Emphasis is given to sport in the school and participation by all boys in at least one game is compulsory. The school has specialist coaches for games and sports like football, basketball, volleyball, badminton, lawn tennis, skating, boxing, and gymnastics, besides indoor games like squash, table tennis, chess, and carroms.

The school has a swimming pool of 25 x 15 metres; and facilities for playing billiards, badminton, lawn tennis, squash and table tennis and an air rifle shooting range.

Members of the school shooting club represent the Sainik School Society and the state of Andhra Pradesh in the national shooting championship. The cadets are given training in yoga and martial arts, especially karate and taekwondo. The school has won the South Zone Sainik School Sports Championship for a seventh time in a row.

Athletic championships and cross-country races form major part of school calendar. Athletic championships are run over a period of 3–5 days in December. The opening ceremony involves an opening march-past of athletes of all eight houses, lighting of an Olympic flame by the school sports captain and the taking of an Olympic oath by all participating athletes.

Athletes compete in almost all Olympic athletic events and competition among houses can be extremely intense. The closing ceremony of the athletic championships usually coincide with the annual day celebrations of the school and involves a closing march-past, in addition to fire-acrobat and gymnastics display.

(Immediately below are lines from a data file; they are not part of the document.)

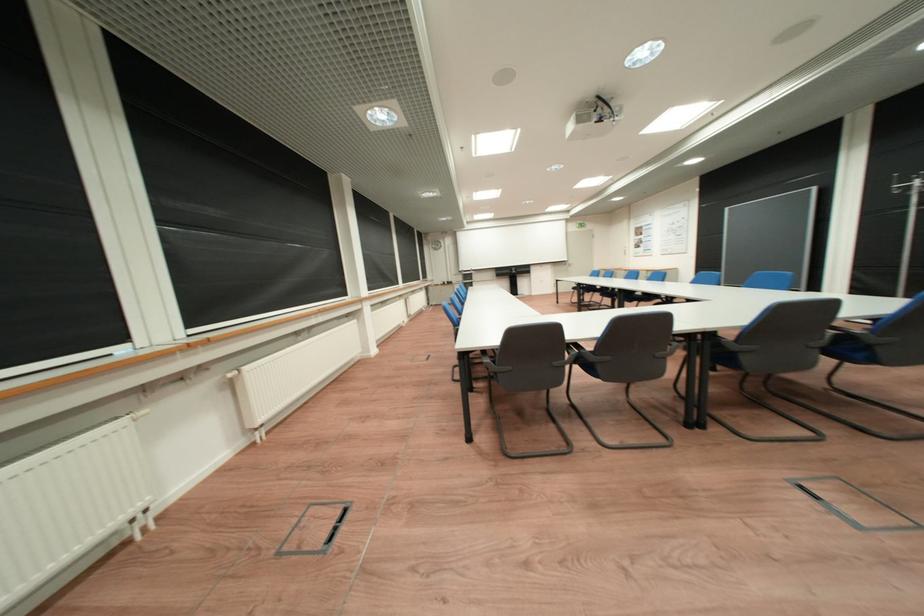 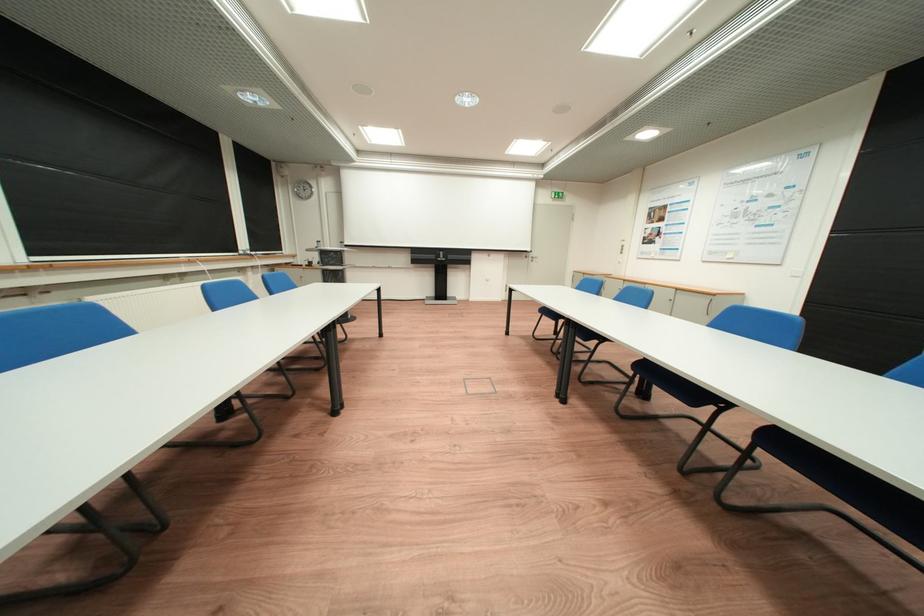 The point at (521,273) is marked in the first image. Where is the corresponding point in the second image?

(445, 257) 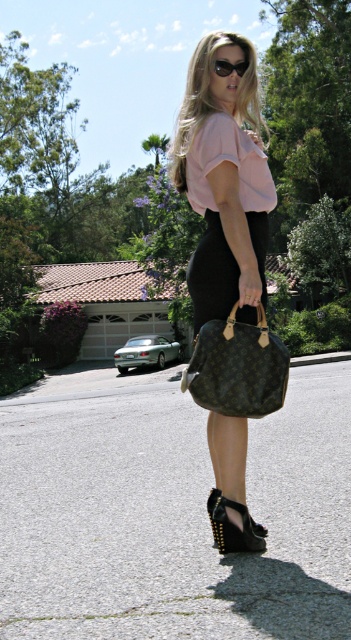 Based on the photo, you are a fashion photographer and want to capture the model wearing the matte black dress at center and holding the monogram canvas handbag at center. To ensure the dress is visible in the photo, where should you position the handbag relative to the dress?

The matte black dress at center is above the monogram canvas handbag at center, so positioning the handbag below the dress will keep them visually separated and ensure the dress remains visible.

You are a fashion designer who wants to place a new accessory on the person in the image. The accessory must be placed exactly at the point marked by the coordinates point (223, 180). What is the name of the clothing item located at this point?

The point (223, 180) marks the location of the matte black dress at center.

You are standing in a suburban driveway and want to take a photo of the matte black dress at center from where you are. Do you think you can capture the entire dress in the frame without moving closer?

The matte black dress at center is 3.12 meters away from the viewer. Depending on the camera lens and zoom capabilities, it might be possible to capture the entire dress without moving closer. However, if the camera has a standard lens, you may need to adjust the zoom or step forward slightly to ensure the dress fills the frame appropriately.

Cross country races are held at least three times in any one academic year. The junior houses (class VI to VIII) run the 5 km version while the senior houses (class IX to XII) run the 9 km version.

The school continues to excel in the inter zonal championships too.

== Alumni organisation ==

The organisation is named "Association Saikorian" and has Chapters in Hyderabad, Visakhapatnam and Vijayawada and one international chapter in the USA. Association Saikorian, Hyderabad chapter is involved in charity work especially in helping children of the underprivileged get access to an education. It organizes all its activities under the umbrella name of "Project Krushi". Association saikorian, vizag chapter is involved in helping physically challenged children to get access to education and other medical needs. It organises its activities under the name of "Campus Challenge"

==Notable alumni==

- Col B. Santosh Babu, MVC, Commanding officer of 16 Bihar Regiment.
- Duvvuri Subbarao, former governor, Reserve Bank of India
- Commodore C. Uday Bhaskar, Indian Navy, Defence Analyst
- K. Vijaya Bhaskar - Telugu film director
- Siddhartha Nuni - Film cinematographer
- Cherukuri Rajkumar alias Azad, Spokesperson, Communist Party of India (Maoist)
- Malli Mastan Babu, mountaineer and world's fastest seven summiteer.
- Vice Admiral Murlidhar Sadashiv Pawar, retired Deputy chief of naval staff.